BEGIN DATA SUPPLIED
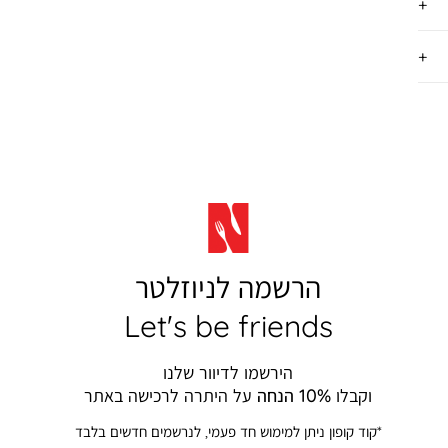
הרשמה לניוזלטר
Let's be friends
הירשמו לדיוור שלנו
וקבלו
10% הנחה
על היתרה לרכישה באתר
*קוד קופון ניתן למימוש חד פעמי, לנרשמים חדשים בלבד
END DATA SUPPLIED
#### [ASSIGNMENT]
What is needed is an exact copy of every entry, minus the images.

#### [TASK RESULT]
הרשמה לניוזלטר
Let's be friends
הירשמו לדיוור שלנו
וקבלו
10% הנחה
על היתרה לרכישה באתר
*קוד קופון ניתן למימוש חד פעמי, לנרשמים חדשים בלבד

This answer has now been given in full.